Principle of Superposition of Waves
The Principle of Superposition states that when two waves of the same kind meet at a point in space, the resultant displacement at that point is the vector sum of the displacements that the two waves would separately produce at that point. Interference refers to the superposing of two or more coherent waves to produce regions of maxima and minima in space, according to the principle of superposition. Constructive interference occurs when two or more waves arrive at the screen in phase with each other, such that the amplitude of the resultant wave is the sum of the amplitude of the individual waves. Destructive interference occurs when the two or more waves arrive π out of phase with each other.
The principle of superposition, the net response for all linear systems at a given time for a given place, caused by two or more stimuli, is the sum of responses which would have been caused by each stimulus individually. So, if the response produced by input A is X and that produced by input B is Y, then the response produced by input A + B is X + Y.
Considering two waves, travelling simultaneously along the same stretched string in opposite directions as shown in the figure above. We can see images of waveforms in the string at each instant of time. It is observed that the net displacement of any element of the string at a given time is the algebraic sum of the displacements due to each wave.
Let us say two waves are travelling alone and the displacements of any element of these two waves can be represented by y1(x, t) and y2(x, t). When these two waves overlap, the resultant displacement can be given as y(x, t).
Mathematically, y (x, t) = y1(x, t) + y2(x, t).
As per the principle of superposition, we can add the overlapped waves algebraically to produce a resultant wave. Let us say the wave functions of the moving waves are
y₁ = f₁ (x – vt),
y₂ = f₂ (x – vt),
. . . . . . . . . .
. . . . . . . . . .
yn = fn (x – vt)
Then the wave function describing the disturbance in the medium can be described as
y = f₁ (x – vt) + f₂ (x – vt) + … + fn (x – vt)
Or y = ⁿΣ ᵢ₌₁ fᵢ (x – vt)
Let us consider a wave travelling along a stretched string given by y₁ (x, t) = A sin (kx – ωt) and another wave, shifted from the first by a phase φ, given as y₂ (x, t) = A sin (kx – ωt + φ).
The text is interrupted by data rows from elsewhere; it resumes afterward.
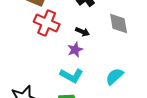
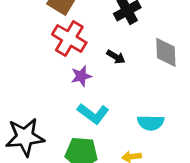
purple star: (75, 50) -> (81, 76), moved
cyan semicircle: (114, 76) -> (151, 123), turned -144

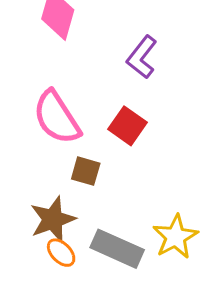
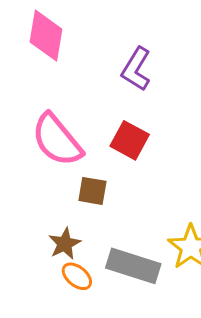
brown star: (53, 219) -> (65, 244), size x0.7

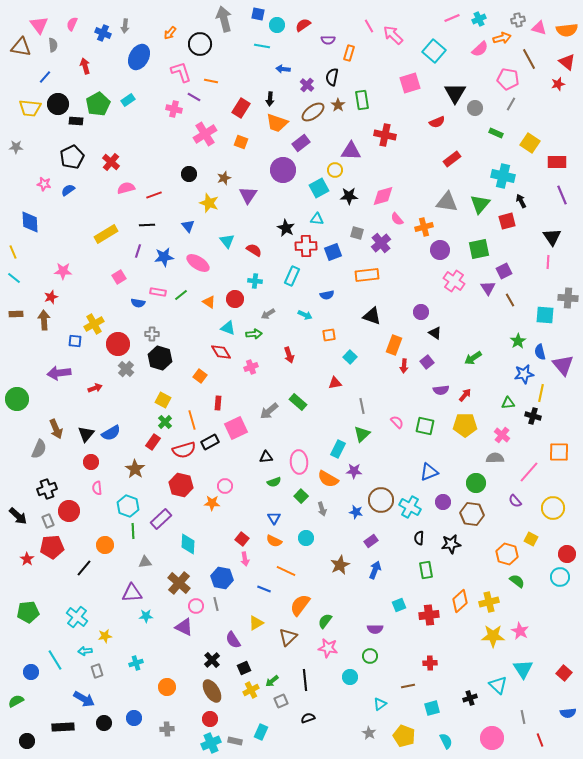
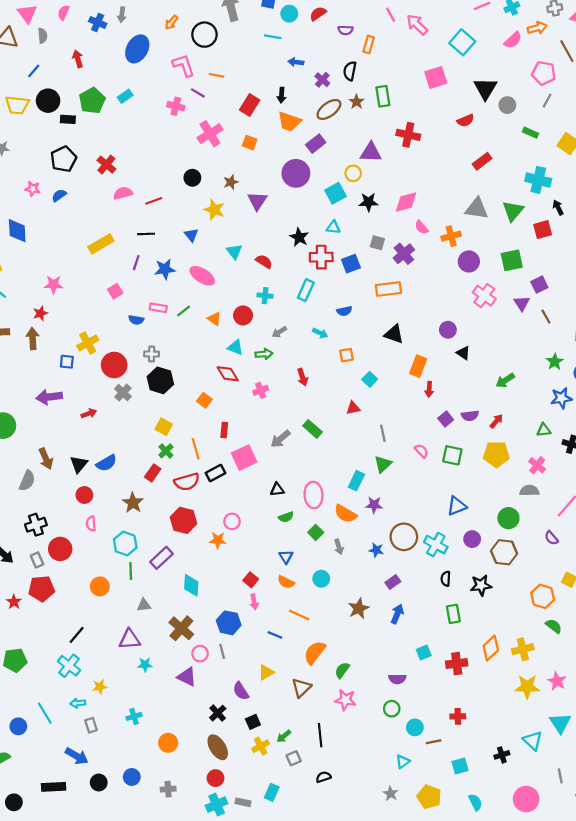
purple square: (427, 362) -> (446, 419), moved
black line: (84, 568) -> (77, 635), moved
cyan circle: (350, 677) -> (415, 727), moved

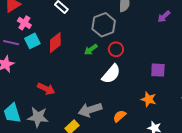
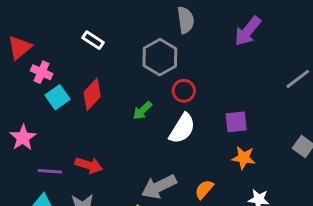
purple arrow: (164, 16) -> (248, 31), size x1.5
purple line: (11, 43) -> (50, 171), moved
green arrow: (91, 50) -> (142, 110), moved
purple square: (158, 70) -> (236, 122), moved

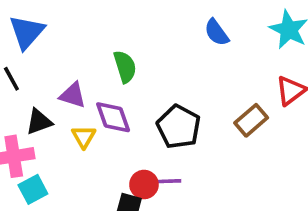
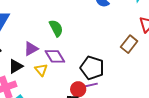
purple triangle: (73, 95) -> (31, 49), turned -35
black pentagon: (179, 127) -> (92, 68), moved

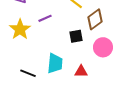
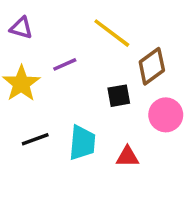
black line: (28, 73) -> (35, 139), moved, turned -42

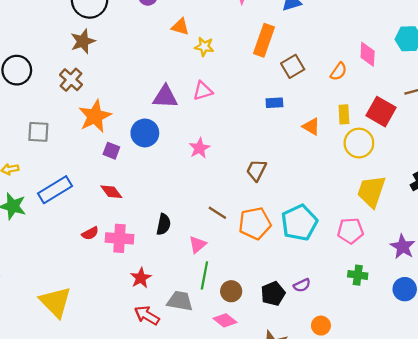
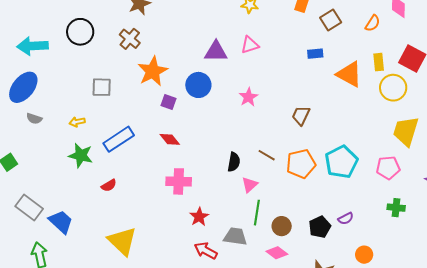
orange triangle: (311, 127) -> (349, 74), size x1.6
black semicircle: (164, 224) -> (234, 162), moved
red semicircle: (90, 233) -> (109, 185), moved

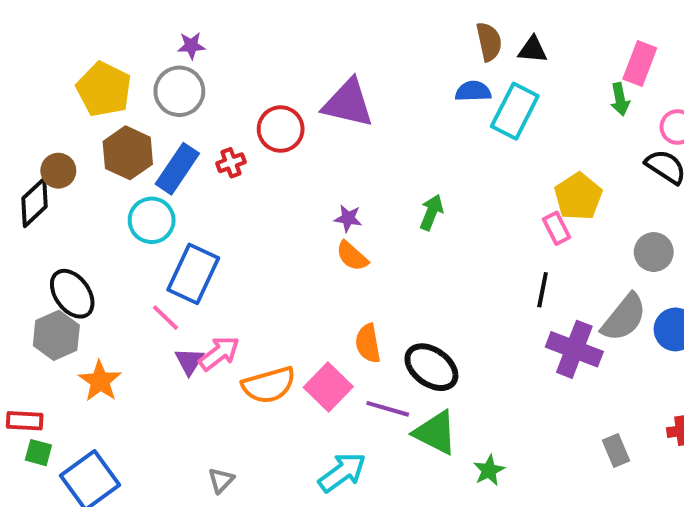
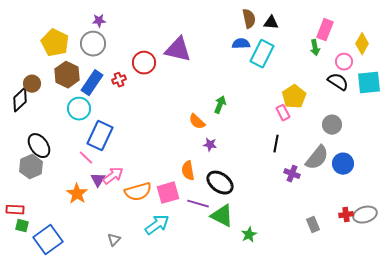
purple star: (348, 218) -> (210, 145), moved
orange semicircle: (352, 256) -> (197, 122), moved
purple cross: (574, 349) -> (292, 174), size x0.6
orange star: (100, 381) -> (77, 194), moved
pink square: (328, 387) -> (168, 193), turned 30
cyan arrow: (342, 472) -> (157, 225), moved

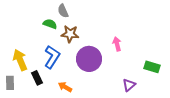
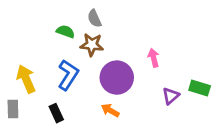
gray semicircle: (63, 11) -> (94, 18), moved
black rectangle: (37, 78) -> (56, 113), moved
purple triangle: (129, 85) -> (171, 96), moved
orange arrow: (65, 87) -> (110, 110), moved

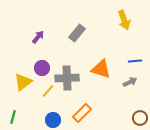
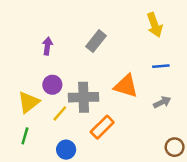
purple arrow: (38, 37) -> (47, 46), turned -32
blue line: (135, 61) -> (161, 66), moved
orange rectangle: (82, 113) -> (102, 127), moved
green line: (13, 117) -> (25, 136), moved

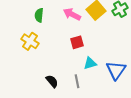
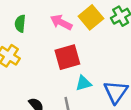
red square: (77, 42) -> (67, 57), size x1.5

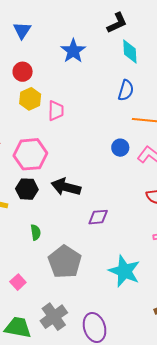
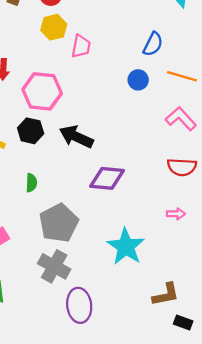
blue semicircle: (126, 90) -> (153, 44), moved
blue circle: (120, 148) -> (138, 80), moved
purple diamond: (98, 217) -> (107, 178), size x1.4
gray cross: (54, 317) -> (54, 266), moved, turned -36

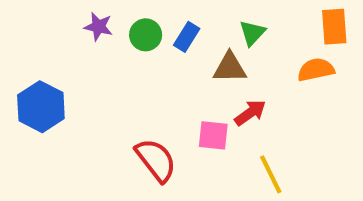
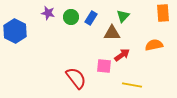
orange semicircle: (316, 70) -> (154, 45), moved
blue hexagon: (41, 107) -> (15, 31), moved
yellow line: (271, 174) -> (132, 85), turned -54

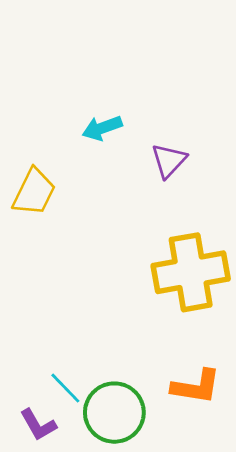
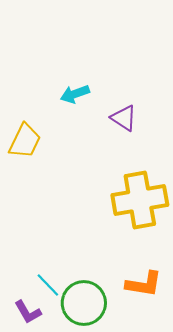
purple triangle: (169, 161) -> (124, 118), turned -40

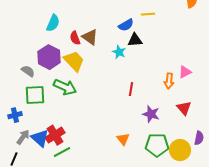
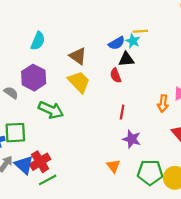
red semicircle: (75, 38) -> (116, 75), moved
cyan star: (119, 52) -> (133, 41), moved
yellow trapezoid: (74, 61) -> (79, 82), moved
green square: (35, 95) -> (15, 133), moved
purple star: (151, 114) -> (132, 139), moved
From the equations we can see that both the waves have the same angular frequency, same angular wave number k, hence the same wavelength and the same amplitude A.
Now, applying the superposition principle, the resultant wave is the algebraic sum of the two constituent waves and has displacement y (x, t) = A sin (kx – ωt) + A sin (kx – ωt + φ).
As sin A = sin B = 2 sin ½ (A + B) cos ½ (A – B).
The above equation can be written as, y (x, t) = [2A cos ½ φ] sin (kx – ωt + ½ φ).
The resultant wave is a sinusoidal wave, traveling in the positive X direction, where the phase angle is half of the phase difference of the individual waves and the amplitude as [2 cos ½ φ] times the amplitudes of the original waves.